Ed arriviamo dunque all’ultimo reparto, l’attacco. La temibile LuLa, incubo delle difese, è composta dall’unico giocatore veramente sopra la media ed in grado di fare la differenza, Lautaro, un mix di garra e giocate di classe che lo rendono un prospetto di top player che si sta affermando di giorno in giorno, e da Lukaku, giocatore che impersonifica il modo di pensare di Antonio Conte, forza fisica, impegno, corsa, quantità, ma di qualità nemmeno l’ombra. Sia chiaro, se incontrassi Lukaku potrei solo ringraziarlo per quello che sta facendo, ma non ritengo sia un top player, perché come ho già scritto è quel giocatore che ha bisogno di una decina di palle gol per buttarne un paio in porta (ne sono la prova le tre partite in sequenza contro Roma, Barcellona e Fiorentina, dove diversi suoi gol sbagliati incredibilmente davanti alla porta ci hanno negato la qualificazione in Champions e due vittorie in più in campionato), ed è più che sufficiente per il 90% delle partite stagionali, ma ci sono quelle partite in cui c’è bisogno di altro, per fare un esempio di un rapace come Icardi, in grado di vincere da solo una partita con mezzo pallone toccato, ma so che molti non saranno felici di questa frase.

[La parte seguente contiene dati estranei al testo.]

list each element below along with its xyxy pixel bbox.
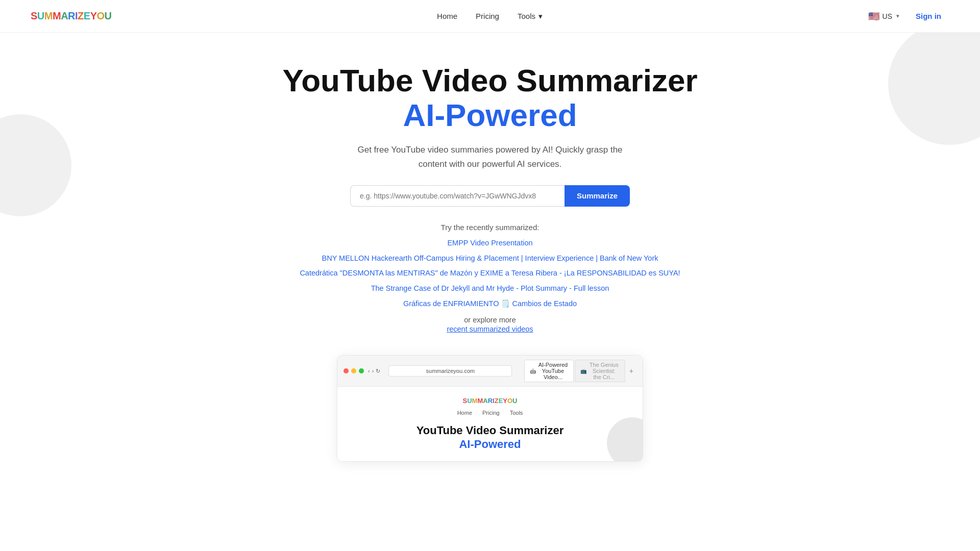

Non è un caso che Lukaku abbia fatto solo due gol nei gironi di Champions, per altro contro lo Slavia Praga, contro i cinque di Lautaro, contro avversari di ben altro livello.

Ad avvalorare la mia tesi circa l’esaltazione della quantità a discapito della qualità adottata da mister Conte, in questa stagione l’Inter ha sfidato solo quattro squadre di grande livello, ovvero Juventus, Barcellona, Borussia Dortmund e Atalanta (non me ne vogliano i tifosi della Lazio, abbiamo avuto la fortuna di sfidarla in un momento in cui non era al top della forma altrimenti sarebbe senz’altro in questa lista, e quasi sicuramente il risultato sarebbe stato diverso, o quelli del Napoli, che al momento sta vivendo una crisi senza fine) e al netto di prestazioni più o meno buone, siamo riusciti a vincere soltanto contro il Borussia, perdendo poi malamente lo scontro successivo.

Parlando poi dell’ultima partita, quella con l’Atalanta, dal momento in cui sono finite le energie di Sensi (alla prima da titolare dopo l’infortunio), l’unico collante tra attacco e centrocampo, usando un modo di dire, “ci hanno preso a pallonate”. E mi stupisce che Conte si offenda se un Fabio Capello qualunque gli dice che le sue squadre si basano sul contropiede, perché, nel secondo tempo specialmente, si notava palesemente una linea difensiva a cinque molto bassa in fase di ripiegamento con i tre centrocampisti a breve distanza per cercare di recuperare il pallone e poi lanciare lungo sul petto di Lukaku (unico giocatore rimasto in avanti) sperando che inventasse qualcosa insieme al suo compagno di reparto. E neanche la rosa corta ritengo sia una giustificazione, perché ad agosto sono stati spesi quasi 200 milioni per accontentare le pretese di Marotta e Conte, e dato che la rosa era corta l’anno scorso e che quest’anno sono stati acquistati quattro giocatori e ne sono stati venduti tre, era impossibile che non ci trovassimo nella stessa situazione.

Forse vedo il bicchiere mezzo vuoto senza motivo, ma non mi stupirei se dopo tanto clamore, milioni spesi e giocatori svalutati e cacciati, questa stagione si concludesse esattamente come la scorsa, con un posto tra le prime quattro in campionato, una mancata qualificazione agli ottavi di Champions e nient’altro.